Reduce redundant validations on metadata instantiation #249

gabelepoudre · 2025-01-09T18:50:38Z

This is my first PR in this repo, so please do point out any deficiencies in the request. I am always open to discussion!

Background

In using MTH5 and by extension this library, we have found some issues with performance. This has been most noticeable in our airborne processing, in which the number of "stations" can greatly exceed what would be normal in ground MT
Despite some hacks locally in our processing to greatly reduce data duplication in the airborne case by storing only the time indices (2 numbers) for every run in a station (as it relates to a flight timeseries), we noticed a surprising performance hits in MTH5's groups.run functions to_runts and from_runts. In these, one of the notable (but perhaps not the largest) hits in performance is the time spent generating metadata objects. In a light investigation, some of this slowness comes from erroneously/repeatedly validating the attr_dict objects which have already been validated on first import, and on each instantiation of the metadata.

Changes

Adds an argument skip_validation (default False) tracing from metadata.Base._set_attr_dict() through to the actual attribute setting on the base_object in helpers.recursive_split_setattr(). As "validation" also includes some amount of formatting, parsing, etc, this argument is only safe if you know that the incoming property or properties have already been validated. Fortunately this seems to always be the case when any subclass of metadata.Base calls super().init(), as the global-scope JSON parsing does this same validation when building each attr_dict. Therefore, we can skip re-validating the entire base schema for each object on every instantiation of a subclass.
Minor .gitignore update to avoid committing PyCharm files to the repo

Impact

Using the code tacked to the bottom of this PR description, the median time to instantiate a Station() decreased on my machine from 0.0012488s to 0.0003102s, which is an improvement of about ~4x.
I don't expect this to be a huge improvement to most processing flows, but in my (admittedly not perfect) survey of the slow MTH5 code, there is a surprising amount of instantiations especially in those schema's that have many sub-schema's, sub-sub-schema's, etc.
This change's location is just about as load bearing as it gets, and this change is expected to impact all consumers of the library. Appropriate cautions should be taken.

Testing

Have had some difficulty in getting tests to run in my local machine, even on unchanged code. I will be monitoring the GitHub Actions on this PR, and if issues come up plan to put more effort into replicating the issues locally.
Our airborne processing code has been able to run to completion for ~500 "stations" after the modifications to mt_metadata. This was done before a couple cleanup commits, but besides those the changes are at least not fundamentally broken for MTH5
The existing base of tests should do a good job testing this addition, due to where the change is and what it affects. A comprehensive test would be extremely difficult... but I am open to implementing any tests that could tease out potential edge cases, if requested

timing code:

import time
import numpy as np
from mt_metadata import timeseries

"""
0.0003101998008787632
0.0012488001957535744
"""

if __name__ == '__main__':
    x = 50000
    times = []
    for i in range(x):
        t0 = time.perf_counter()
        station = timeseries.Station()
        t1 = time.perf_counter()
        times.append(t1 - t0)
    m = np.median(times)
    print(f"Station(): {m} seconds")

minor changes

gabelepoudre · 2025-01-14T15:13:15Z

Thank you for running QA. From a quick survey the issue seems related to "_"-prefixed variables, which may be handled in a slightly different way. I will look into this.
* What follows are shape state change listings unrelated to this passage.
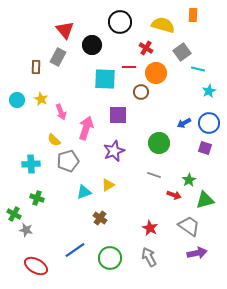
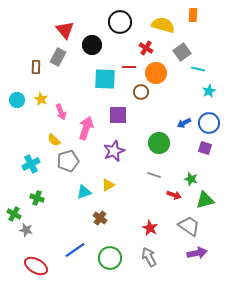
cyan cross at (31, 164): rotated 24 degrees counterclockwise
green star at (189, 180): moved 2 px right, 1 px up; rotated 24 degrees counterclockwise
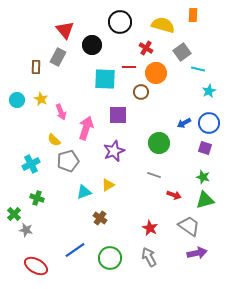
green star at (191, 179): moved 12 px right, 2 px up
green cross at (14, 214): rotated 16 degrees clockwise
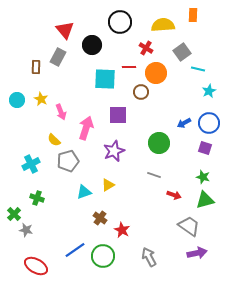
yellow semicircle at (163, 25): rotated 20 degrees counterclockwise
red star at (150, 228): moved 28 px left, 2 px down
green circle at (110, 258): moved 7 px left, 2 px up
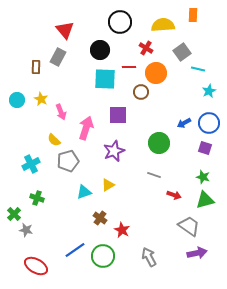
black circle at (92, 45): moved 8 px right, 5 px down
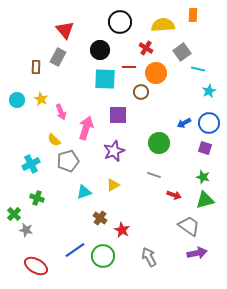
yellow triangle at (108, 185): moved 5 px right
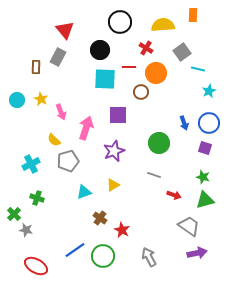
blue arrow at (184, 123): rotated 80 degrees counterclockwise
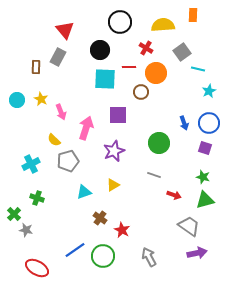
red ellipse at (36, 266): moved 1 px right, 2 px down
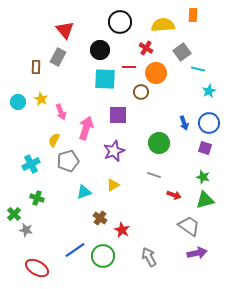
cyan circle at (17, 100): moved 1 px right, 2 px down
yellow semicircle at (54, 140): rotated 72 degrees clockwise
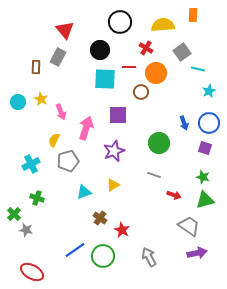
red ellipse at (37, 268): moved 5 px left, 4 px down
kujaku11 · 2025-01-24T19:18:18Z

@gabelepoudre This is great. I'll admit when I wrote this I wasn't focused on speed, and there can definitely be a number of speed ups. I could see having a "skip_validation" attribute would be beneficial to remove any additional reads.

I think going through how things are initiated will probably fix some of the tests. I can have a look this weekend.

Other thoughts would be to use Pydantic for validation instead of the current base code. Or initiate in a different way, like read in a single json. Not sure what the optimum way of initializing/validating is.

gabelepoudre · 2025-01-27T18:17:28Z

@kujaku11
Sorry that this work hasn't moved very quickly, some other work is currently taking priority (still speed related).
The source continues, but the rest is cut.